I don't usually like movies that go for spectacle over substance, but I'll make an exception for “Pacific Rim.” Despite the banality of its storyline, I found myself enjoying the action. “Pacific Rim” gets credit for delivering what it promises: giant robots battling giant monsters.
The plot, such as it is, involves a near-future earth in which an inter-dimensional portal has opened up in the ocean floor, letting massive, nightmare beasts into our world. These beasts, called Kaiju in Japanese (think Godzilla), trash a few coastal cities before people decide that the best way to fight them is not heavy artillery or tactical nukes, but giant Rock'EmSock'Em Robots. Driven by humans, these robots dispatch the monsters partly with special weapons, but mostly using good, old-fashioned fisticuffs. As stupid as it sounds, it's hella-fun to watch.

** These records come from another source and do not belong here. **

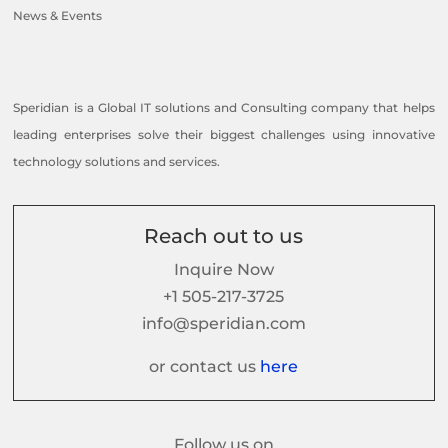
News & Events
Speridian is a Global IT solutions and Consulting company that helps
leading enterprises solve their biggest challenges using innovative
technology solutions and services.
Reach out to us
Inquire Now
+1 505-217-3725
info@speridian.com
or contact us
here
Follow us on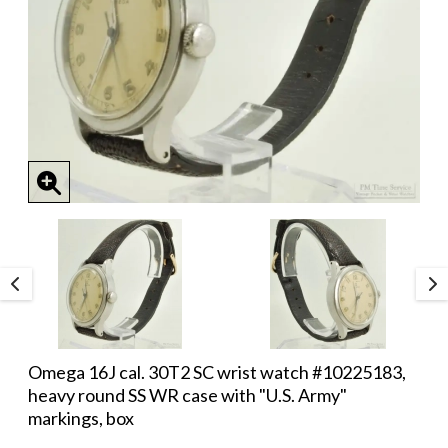
Omega 16J cal. 30T2 SC wrist watch #10225183,
heavy round SS WR case with "U.S. Army"
markings, box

It's shocking that they didn't get Michael Bay to direct this. I suppose there was hope that Guillermo del Toro (“Hellboy” “Pan's Labyrinth”) would class this thing up, maybe add some intangible element that would make it more than just an action movie. Unfortunately, this is not the case. Despite some decent supporting actors (Charlie Day and Burn Gorman as wacky scientists, and Ron Perlman as a shady gangster), every scene that doesn't contains giant robots or monsters basically sucks. There's even a predictable yet unbelievable and completely unnecessary love story involving the sole female character in the movie. Del Toro should be ashamed of himself.

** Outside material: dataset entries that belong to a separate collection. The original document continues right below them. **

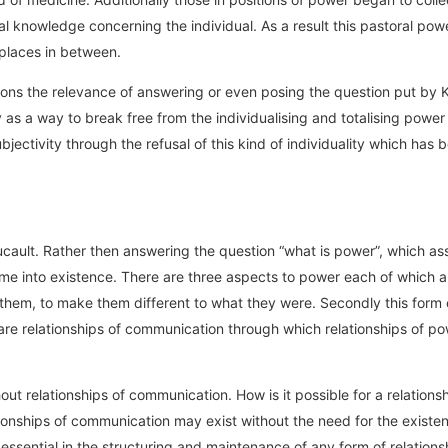
ical knowledge concerning the individual. As a result this pastoral 
e places in between.
tions the relevance of answering or even posing the question put by K
 as a way to break free from the individualising and totalising powe
ctivity through the refusal of this kind of individuality which has b
ucault. Rather then answering the question “what is power”, which as
e into existence. There are three aspects to power each of which ar
them, to make them different to what they were. Secondly this form o
e are relationships of communication through which relationships of p
ut relationships of communication. How is it possible for a relation
ionships of communication may exist without the need for the existenc
sential in the structuring and maintenance of any form of relations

Despite these failings, “Pacific Rim” gets kudos for visual effects. The robots and especially the monsters look really cool duking it out. Kaiju movies like the Godzilla films have traditionally looked pretty cheesy, but the beasts in this film look as bizarre and beautifully horrifying as you could want. If you want to see giant robots fighting giant monsters, this is the movie for you.